Il y a dans ce personnage une forme d’innocence et de tentation d’un retour en arrière. Il a des comportements presque immatures, il n’a pas d’interactions sociales, il est chez lui, apprécie la douceur des choses de la petite enfance. Il n’est pas attiré par le fait d’aller en soirée avec des copains, d’aller au cinéma, c’est une sorte de désociabilisation. C’est quelqu’un qui fait un pas de côté par rapport au cours du monde et c’est déjà un symptôme d’une incapacité à vivre. Son père n’arrive pas à appréhender l’expérience que son fils est en train de vivre et c’est ce qui le rend coupable.
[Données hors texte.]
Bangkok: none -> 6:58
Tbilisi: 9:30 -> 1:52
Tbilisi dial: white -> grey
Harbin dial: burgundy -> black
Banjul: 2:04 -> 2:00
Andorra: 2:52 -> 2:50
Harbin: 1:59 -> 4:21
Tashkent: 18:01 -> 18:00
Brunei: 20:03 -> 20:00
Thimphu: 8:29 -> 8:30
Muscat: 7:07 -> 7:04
Parce qu’il ne voit pas sa souffrance béante et son incapacité à vivre. 

Beth semble apparaître comme une ennemie aux yeux de Nicholas. Comme s’il était convaincu qu’après avoir évincé sa mère, elle voulait l’évincer. Il a des pensées un peu paranoaïques.
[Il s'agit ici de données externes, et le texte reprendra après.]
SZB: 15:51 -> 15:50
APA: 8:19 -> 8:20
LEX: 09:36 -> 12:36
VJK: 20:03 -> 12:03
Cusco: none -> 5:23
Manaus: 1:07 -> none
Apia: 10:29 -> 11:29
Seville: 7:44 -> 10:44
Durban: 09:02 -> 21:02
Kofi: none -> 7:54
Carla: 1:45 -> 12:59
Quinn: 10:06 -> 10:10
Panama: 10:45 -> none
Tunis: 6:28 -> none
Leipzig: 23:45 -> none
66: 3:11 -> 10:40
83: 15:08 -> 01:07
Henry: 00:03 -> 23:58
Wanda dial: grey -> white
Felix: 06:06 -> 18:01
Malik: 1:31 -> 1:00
C’est aussi l’histoire d’un garçon qui a 17 ans dont les parents sont séparés. Il y a un appartement qui est celui du père, un appartement qui est celui de la mère et il se demande où est sa place. Cela dit, la paranoïa est un symptôme de la déconnexion avec le réel, mais c’est parfois de la manipulation de la part de Nicholas. Dans la mesure où c’est quelqu’un qui a construit sa vie dans la dissimulation, dès lors qu’on le démasque, il se sent attaqué. C’est quelqu’un d’intelligent, il est rare que la dépression soit associée à des gens qui ne le soient pas.
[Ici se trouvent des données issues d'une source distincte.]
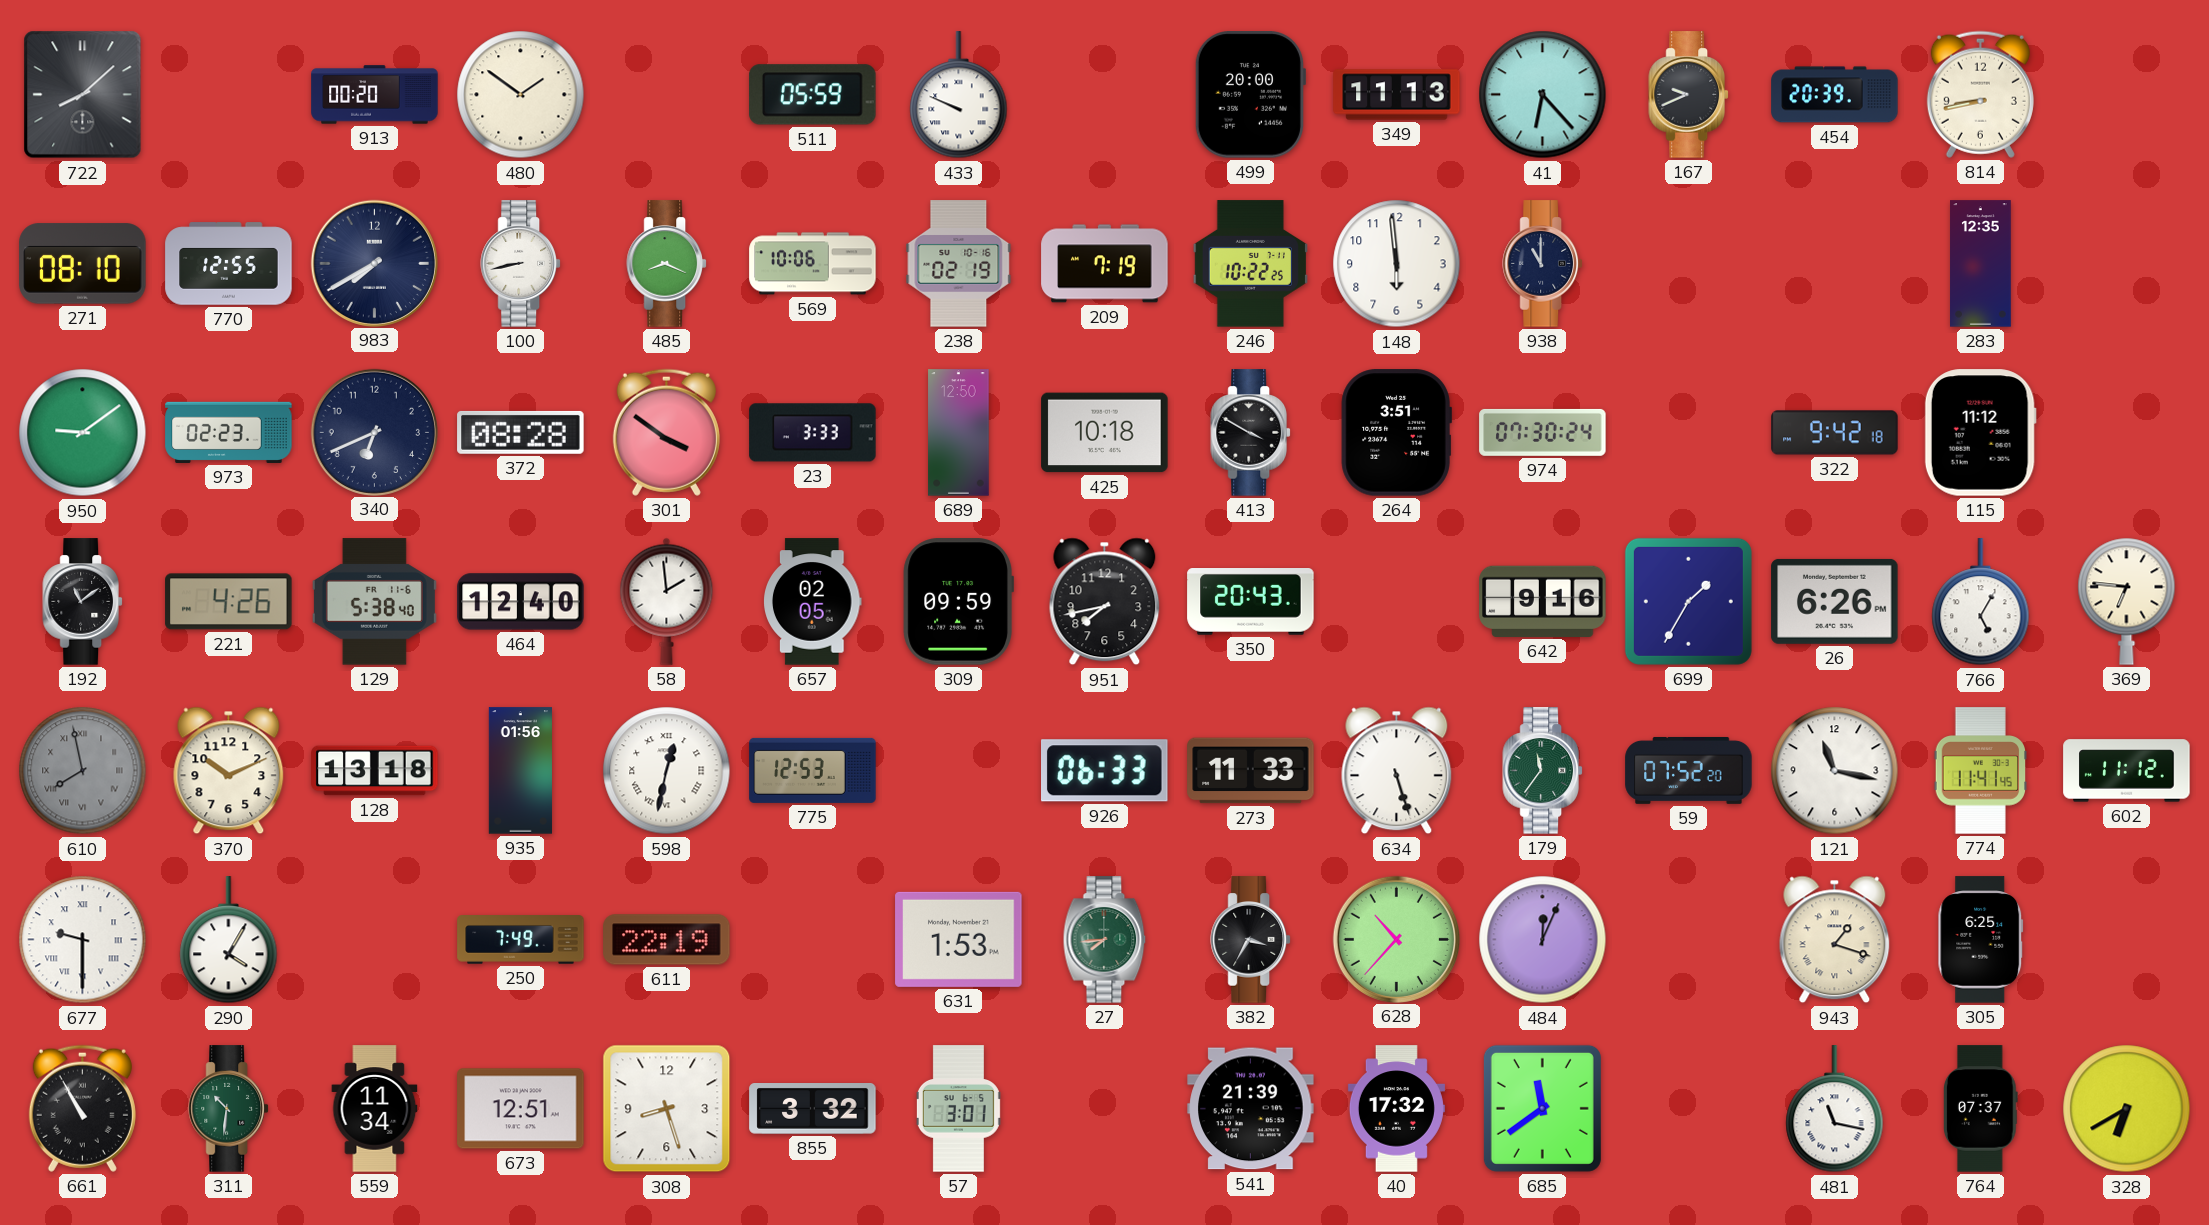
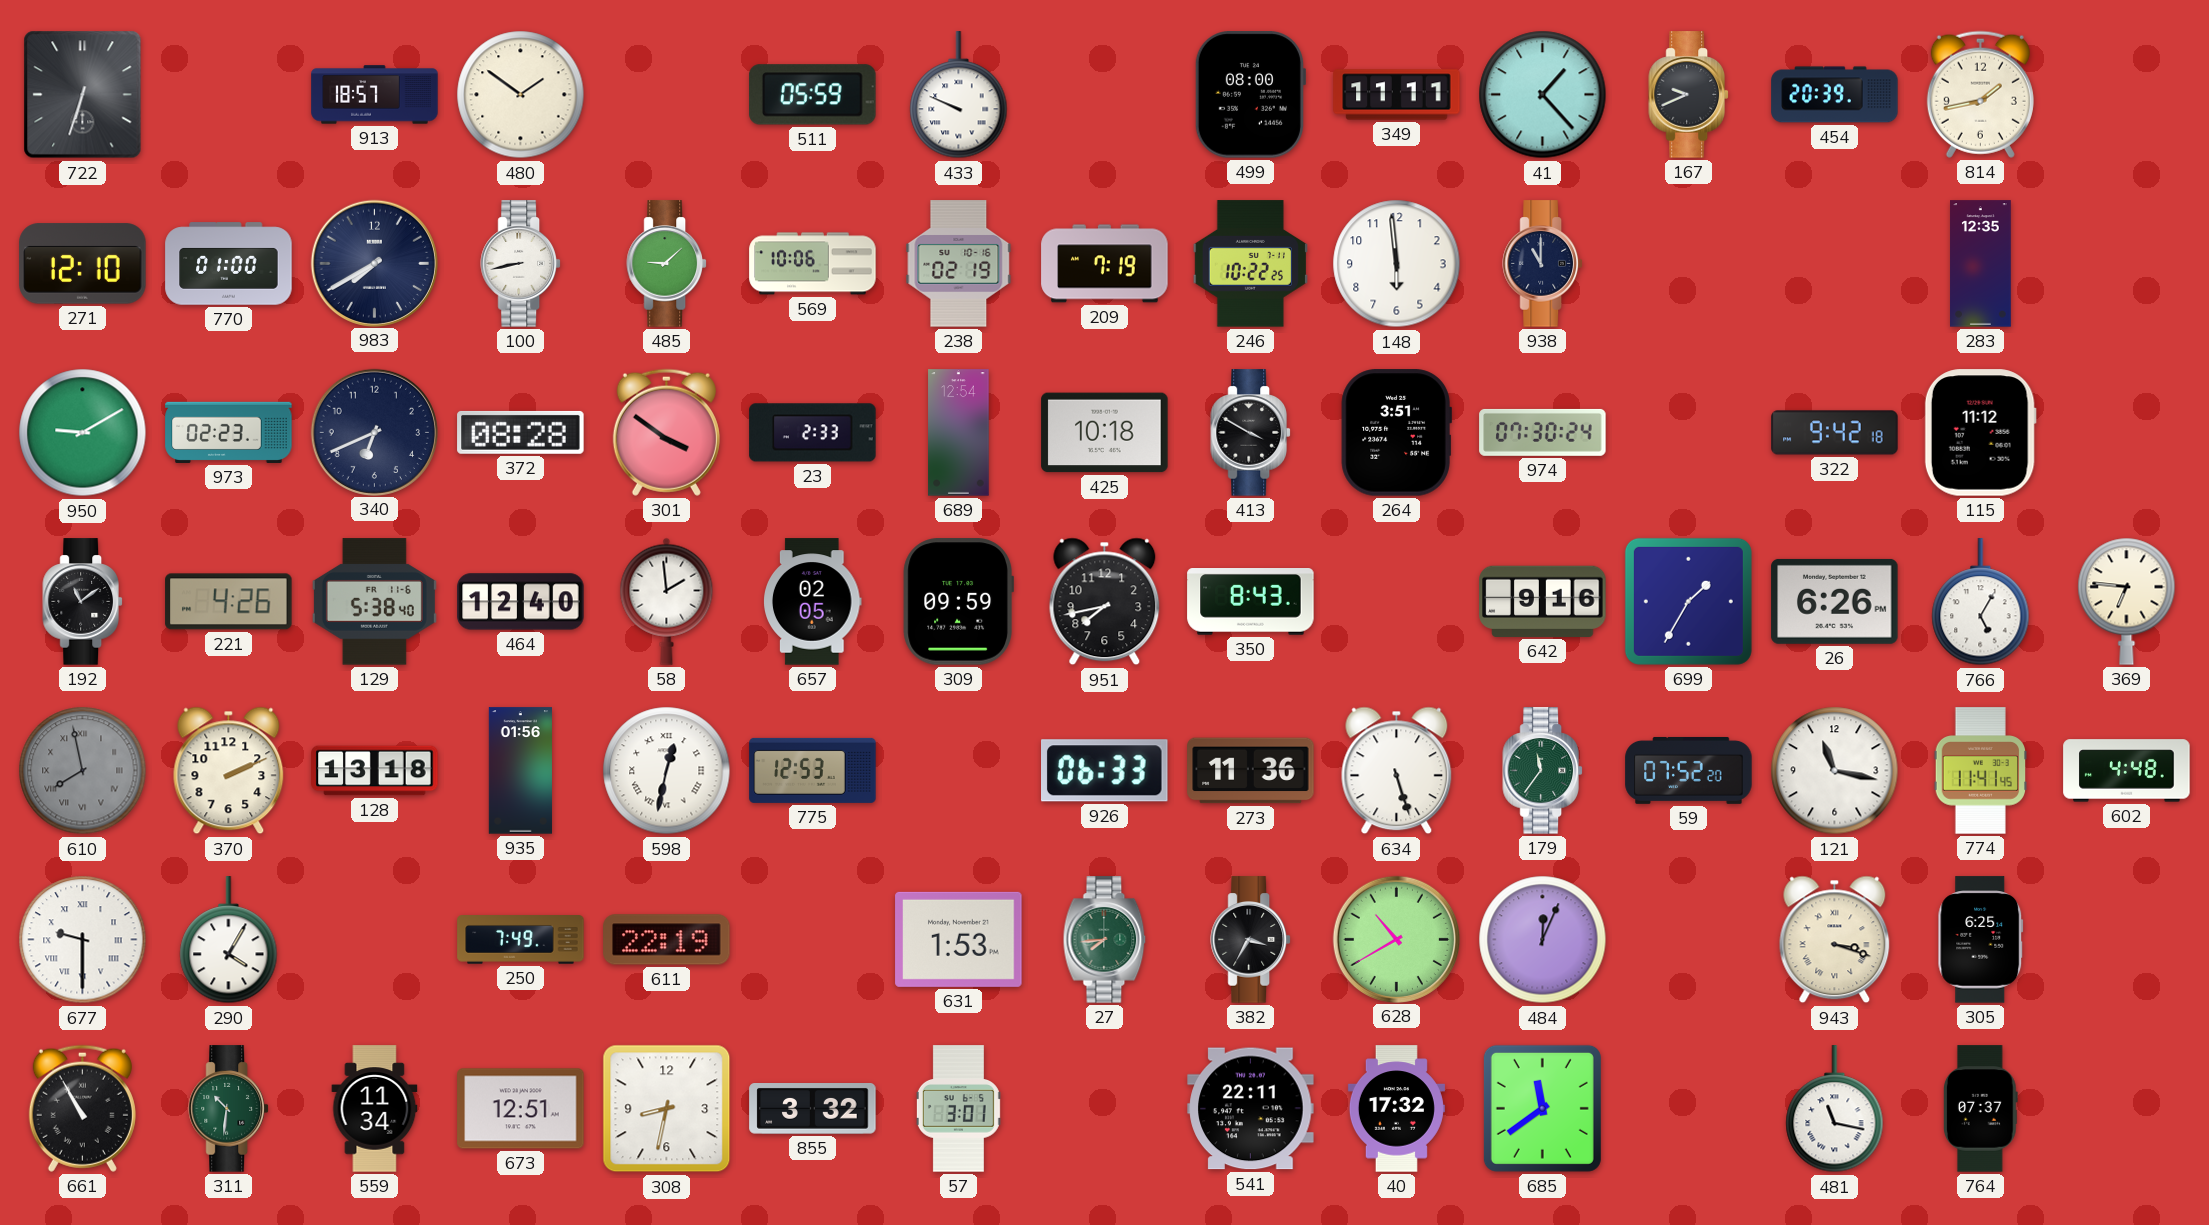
722: 8:08 -> 6:33
913: 00:20 -> 18:57
499: 20:00 -> 08:00
349: 11:13 -> 11:11
41: 6:23 -> 1:23
814: 8:43 -> 1:43
271: 08:10 -> 12:10
770: 12:55 -> 01:00
485: 8:19 -> 9:08
950: 9:09 -> 9:10
23: 3:33 -> 2:33
689: 12:50 -> 12:54
350: 20:43 -> 8:43
370: 10:11 -> 2:11
273: 11:33 -> 11:36
602: 11:12 -> 4:48
628: 10:37 -> 10:40
943: 1:18 -> 3:18
308: 8:27 -> 8:32
541: 21:39 -> 22:11
328: 6:40 -> none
Pourquoi pensez-vous que ce sujet est encore tabou en France ?
Je crois effectivement qu’il l’est davantage en France que dans d’autres pays. Cette pièce a été jouée dans beaucoup de pays. En France, il y a une sorte d’inconfort absolu à évoquer la dépression, la considérer comme quelque chose qui est parfois de l’ordre chimique. Ce n’est pas une façon de simplifier le problème mais je crois qu’il est terriblement douloureux et déstabilisant de savoir qu’on le porte tous potentiellement en nous et qu’il nous renvoie à l’endroit terrible de l’âme qui cesse d’adhérer à la vie. En discutant avec beaucoup d’associations pour préparer ce film, j’ai découvert des choses qui m’ont étonné et intéressé. Quand un enfant est dépressif, les parents n’osent pas engager une discussion frontale sur le sujet et n’osent jamais lui demander s’il pense au suicide, de peur d’être celui ou celle qui mettrait la graine dans son cerveau. Or tous ceux dont c’est le métier disent qu’il faut absolument poser la question. Parce que c’est la seule façon d’aider l’autre à sortir de ce cycle de pensées morbides même si c’est contre-intuitif pour un parent. Il faut avoir le courage de choisir les mots justes même s’ils font peur et de demander de l’aide quand elle est nécessaire. Accepter de demander de l’aide ne veut pas dire qu’on a renoncé, qu’on a été un mauvais parent ou un mauvais ami, ça veut dire qu’au contraire on a le courage de la chercher là où elle est disponible. Ce n’est jamais une preuve d’échec, c’est une preuve de courage. 

Après The Father et The Son, peut-on s’attendre à une  sorte de trilogie avec l’adaptation de votre pièce The Mother ?
Honnêtement, je ne sais pas. Ça fait plus de trois ans que je travaille jour et nuit sur ce film et je pense que lorsque je l’aurais autorisé à vivre sa propre vie, j’aurais plus de vision sur ce que je pourrais faire après. 


The Son de Florian Zeller, en salles le 1er mars.
Propos recueillis le  23 février dans le cadre de l’avant-première du film, à l’UGC Ciné Cité de Strasbourg.